All tissues have well-defined structure that spans from the nanoscale through the macroscale. They not only possess such exquisite patterning, but they are inherently dynamic in nature. If we wish to use materials to seamlessly interface with such elegant structures and direct their behavior, we need to add new capabilities and understanding to our toolset.
The Main Areas
We have been interfacing materials with biology for hundreds of years, with examples ranging from crude dentures from circa 700 BC to modern brain-machine interfaces. Despite a fundamental desire to use materials to augment biological deficiencies, there is much we do not understand regarding how to design seamless biotic-abiotic interfaces and enable true biological integration of synthetic devices. Using strategies derived from recent advances in nanotechnology and materials science, we focus on developing new materials and devices that enable us to both direct and monitor the collective group behavior of cells over time.

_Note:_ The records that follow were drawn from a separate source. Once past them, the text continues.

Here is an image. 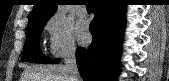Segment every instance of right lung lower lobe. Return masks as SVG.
<instances>
[{"label": "right lung lower lobe", "instance_id": "1", "mask_svg": "<svg viewBox=\"0 0 169 81\" xmlns=\"http://www.w3.org/2000/svg\"><path fill=\"white\" fill-rule=\"evenodd\" d=\"M125 6L116 0H97L90 24L93 41L77 48L78 70L84 81H115L119 73ZM60 60H51L57 64Z\"/></svg>", "mask_w": 169, "mask_h": 81}]
</instances>
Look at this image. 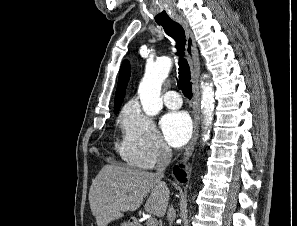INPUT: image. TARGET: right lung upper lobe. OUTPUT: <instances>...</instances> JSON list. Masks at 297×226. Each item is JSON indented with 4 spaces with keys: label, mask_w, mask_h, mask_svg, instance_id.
Listing matches in <instances>:
<instances>
[{
    "label": "right lung upper lobe",
    "mask_w": 297,
    "mask_h": 226,
    "mask_svg": "<svg viewBox=\"0 0 297 226\" xmlns=\"http://www.w3.org/2000/svg\"><path fill=\"white\" fill-rule=\"evenodd\" d=\"M129 78H130V64L127 60H125L122 63L120 68L119 80H118V85H117L116 95H115L114 109L120 107L122 104Z\"/></svg>",
    "instance_id": "obj_1"
}]
</instances>
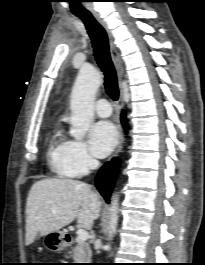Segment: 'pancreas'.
I'll return each instance as SVG.
<instances>
[{"mask_svg":"<svg viewBox=\"0 0 205 265\" xmlns=\"http://www.w3.org/2000/svg\"><path fill=\"white\" fill-rule=\"evenodd\" d=\"M76 247L72 249L73 259L75 263H87L91 257V250L89 245L76 239Z\"/></svg>","mask_w":205,"mask_h":265,"instance_id":"cf45deb5","label":"pancreas"}]
</instances>
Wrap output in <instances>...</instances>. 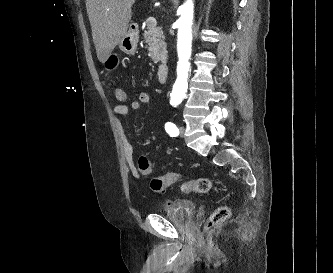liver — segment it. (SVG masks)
<instances>
[{"mask_svg":"<svg viewBox=\"0 0 333 273\" xmlns=\"http://www.w3.org/2000/svg\"><path fill=\"white\" fill-rule=\"evenodd\" d=\"M135 0H86L97 58L105 62L126 34Z\"/></svg>","mask_w":333,"mask_h":273,"instance_id":"liver-1","label":"liver"}]
</instances>
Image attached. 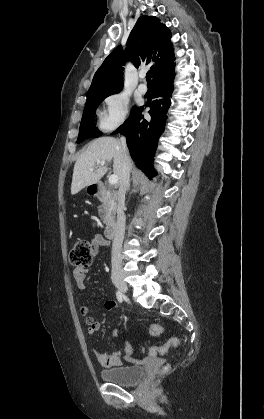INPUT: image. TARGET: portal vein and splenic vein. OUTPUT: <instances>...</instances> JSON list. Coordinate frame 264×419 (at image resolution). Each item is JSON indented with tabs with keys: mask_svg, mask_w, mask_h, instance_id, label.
I'll return each mask as SVG.
<instances>
[{
	"mask_svg": "<svg viewBox=\"0 0 264 419\" xmlns=\"http://www.w3.org/2000/svg\"><path fill=\"white\" fill-rule=\"evenodd\" d=\"M99 165H105V162L103 161V162H101V163H99ZM93 169H91V171H92ZM118 183V176L117 175H111L110 177H109V184H111V185H115V184H117Z\"/></svg>",
	"mask_w": 264,
	"mask_h": 419,
	"instance_id": "obj_1",
	"label": "portal vein and splenic vein"
}]
</instances>
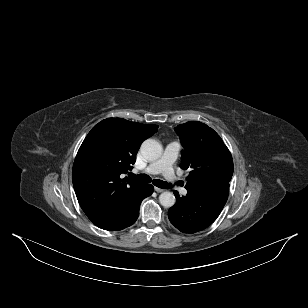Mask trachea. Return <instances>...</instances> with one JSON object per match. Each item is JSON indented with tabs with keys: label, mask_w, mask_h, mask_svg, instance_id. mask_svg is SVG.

Using tools and materials developed within the lab, we aim to elucidate fundamental insights into a variety of biological processes. We are especially interested in understanding how to dynamically modulate tissue repair, with the goal of addressing a variety of deficiencies and defects. For instance, diabetic foot ulcers are one of the most debilitating and deadly complications of diabetes. Ulcers that don't heal carry a lower 5-year survival rate than breast and prostate cancer, and score lower on quality of life studies than diabetes-induced blindness and kidney failure. We are interested in methods for manipulating signalling networks within diabetic ulcers to drive successful healing.
We are interested in using the technology and understanding develped in our lab to address many areas related to tissue repair. For instace, we are interested in understanding how to direct in vivo differentiation of stem cells and improve long-term functional engraftment. Furthermore, we are intrigued by how tumors dynamically modulate their local microenvironments, how they use fundamental mechanisms from wound healing to grow and spread, and ideas focused around the priming of pre-metastatic niches.